WHAT TO PRODUCE: If a line in the records below contains the word "that", copy it.

Start of RECORDS TO PROCESS

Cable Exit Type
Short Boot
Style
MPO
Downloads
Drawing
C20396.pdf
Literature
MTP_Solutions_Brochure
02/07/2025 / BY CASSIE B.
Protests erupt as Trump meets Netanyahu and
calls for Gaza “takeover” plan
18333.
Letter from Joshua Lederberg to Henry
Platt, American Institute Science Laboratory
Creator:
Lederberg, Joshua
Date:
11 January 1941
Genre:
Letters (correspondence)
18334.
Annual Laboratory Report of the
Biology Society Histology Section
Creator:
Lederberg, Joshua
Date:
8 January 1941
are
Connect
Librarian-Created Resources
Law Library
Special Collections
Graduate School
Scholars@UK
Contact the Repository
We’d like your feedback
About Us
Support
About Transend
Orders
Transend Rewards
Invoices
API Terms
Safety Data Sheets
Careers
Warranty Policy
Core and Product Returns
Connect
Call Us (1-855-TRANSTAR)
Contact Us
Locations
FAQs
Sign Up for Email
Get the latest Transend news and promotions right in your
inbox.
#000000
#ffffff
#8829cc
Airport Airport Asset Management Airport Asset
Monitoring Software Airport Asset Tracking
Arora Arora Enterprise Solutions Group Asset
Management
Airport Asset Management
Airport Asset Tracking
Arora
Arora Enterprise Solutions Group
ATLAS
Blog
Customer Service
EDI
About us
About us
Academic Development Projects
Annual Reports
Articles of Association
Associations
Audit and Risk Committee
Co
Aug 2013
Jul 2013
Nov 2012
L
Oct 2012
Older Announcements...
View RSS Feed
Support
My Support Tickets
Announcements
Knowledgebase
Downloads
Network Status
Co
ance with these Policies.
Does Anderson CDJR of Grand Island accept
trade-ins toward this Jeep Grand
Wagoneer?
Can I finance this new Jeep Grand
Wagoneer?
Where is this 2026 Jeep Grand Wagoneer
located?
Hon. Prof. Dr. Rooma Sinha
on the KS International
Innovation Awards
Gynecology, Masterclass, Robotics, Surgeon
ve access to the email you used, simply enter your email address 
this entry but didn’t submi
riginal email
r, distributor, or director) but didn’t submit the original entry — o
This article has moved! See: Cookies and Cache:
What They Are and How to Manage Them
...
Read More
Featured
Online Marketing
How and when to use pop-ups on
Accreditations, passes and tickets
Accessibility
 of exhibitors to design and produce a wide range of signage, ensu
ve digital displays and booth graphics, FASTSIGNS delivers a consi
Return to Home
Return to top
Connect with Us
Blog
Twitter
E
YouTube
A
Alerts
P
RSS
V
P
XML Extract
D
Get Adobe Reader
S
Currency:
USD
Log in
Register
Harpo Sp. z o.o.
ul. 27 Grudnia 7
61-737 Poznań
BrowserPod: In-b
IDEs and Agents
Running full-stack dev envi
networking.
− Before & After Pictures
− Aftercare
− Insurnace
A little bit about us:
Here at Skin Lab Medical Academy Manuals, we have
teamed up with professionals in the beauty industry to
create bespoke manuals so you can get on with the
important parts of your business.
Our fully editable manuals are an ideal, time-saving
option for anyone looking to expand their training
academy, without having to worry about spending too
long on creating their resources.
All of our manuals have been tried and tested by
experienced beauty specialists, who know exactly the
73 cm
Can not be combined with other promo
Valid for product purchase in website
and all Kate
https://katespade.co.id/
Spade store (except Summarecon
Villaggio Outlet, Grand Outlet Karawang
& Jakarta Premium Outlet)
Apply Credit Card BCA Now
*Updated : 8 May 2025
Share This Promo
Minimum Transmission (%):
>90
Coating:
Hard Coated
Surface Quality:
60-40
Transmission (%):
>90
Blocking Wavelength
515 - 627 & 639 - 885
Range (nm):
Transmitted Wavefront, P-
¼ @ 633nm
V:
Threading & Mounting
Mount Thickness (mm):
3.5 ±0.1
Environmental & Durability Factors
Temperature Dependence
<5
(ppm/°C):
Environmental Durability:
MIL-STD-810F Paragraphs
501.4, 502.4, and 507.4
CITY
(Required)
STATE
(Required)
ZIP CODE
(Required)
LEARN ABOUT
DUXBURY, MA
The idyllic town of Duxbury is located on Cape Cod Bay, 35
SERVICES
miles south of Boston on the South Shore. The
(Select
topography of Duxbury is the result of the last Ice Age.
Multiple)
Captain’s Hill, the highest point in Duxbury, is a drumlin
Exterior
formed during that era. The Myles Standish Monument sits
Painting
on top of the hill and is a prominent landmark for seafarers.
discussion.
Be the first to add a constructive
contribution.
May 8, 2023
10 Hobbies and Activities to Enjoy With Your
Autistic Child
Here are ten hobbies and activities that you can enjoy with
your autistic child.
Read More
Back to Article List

End of RECORDS TO PROCESS

ANSWER TO THE PROBLEM:
formed during that era. The Myles Standish Monument sits
Here are ten hobbies and activities that you can enjoy with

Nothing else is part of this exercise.